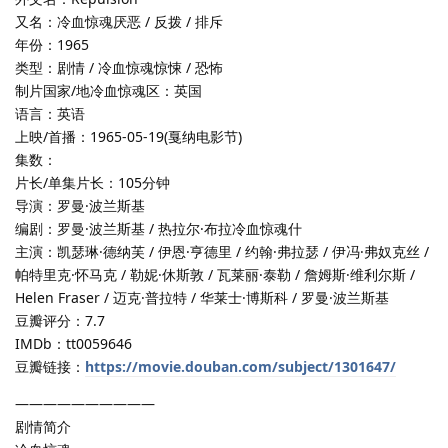
又名：冷血惊魂厌恶 / 反拨 / 排斥
年份：1965
类型：剧情 / 冷血惊魂惊悚 / 恐怖
制片国家/地冷血惊魂区：英国
语言：英语
上映/首播：1965-05-19(戛纳电影节)
集数：
片长/单集片长：105分钟
导演：罗曼·波兰斯基
编剧：罗曼·波兰斯基 / 热拉尔·布拉冷血惊魂什
主演：凯瑟琳·德纳芙 / 伊恩·亨德里 / 约翰·弗拉瑟 / 伊冯·弗奴克丝 /
帕特里克·怀马克 / 勒妮·休斯敦 / 瓦莱丽·泰勒 / 詹姆斯·维利尔斯 /
Helen Fraser / 迈克·普拉特 / 华莱士·博斯科 / 罗曼·波兰斯基
豆瓣评分：7.7
IMDb：tt0059646
豆瓣链接：
https://movie.douban.com/subject/1301647/
——————————
剧情简介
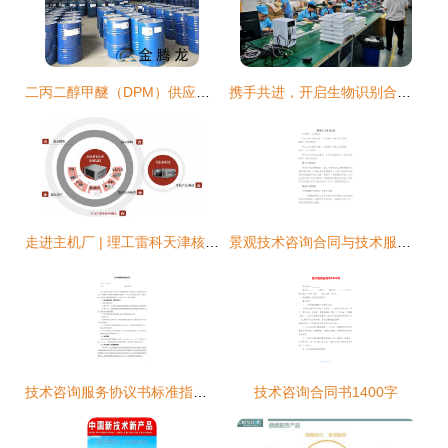
二丙二醇甲醚（DPM）供应商选择与技术咨询指南
携手共进，开启生物识别合作新篇章 菲律宾中央研究院组团访问hfsecurity工厂
走进主机厂 | 理工雷科天津核心技术产品亮相长安全球研发中心 技术咨询深度融合推动智能驾驶创新
景观技术咨询合同与技术服务的核心要点解析
技术咨询服务协议书标准指南与风险规避要点
技术咨询合同书1400字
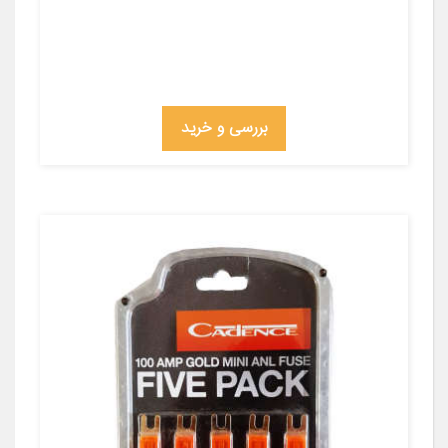
بررسی و خرید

__The task__: Find each line of the data above that holds the word "波兰斯基", then copy it.

__Task answer__:
导演：罗曼·波兰斯基
编剧：罗曼·波兰斯基 / 热拉尔·布拉冷血惊魂什
Helen Fraser / 迈克·普拉特 / 华莱士·博斯科 / 罗曼·波兰斯基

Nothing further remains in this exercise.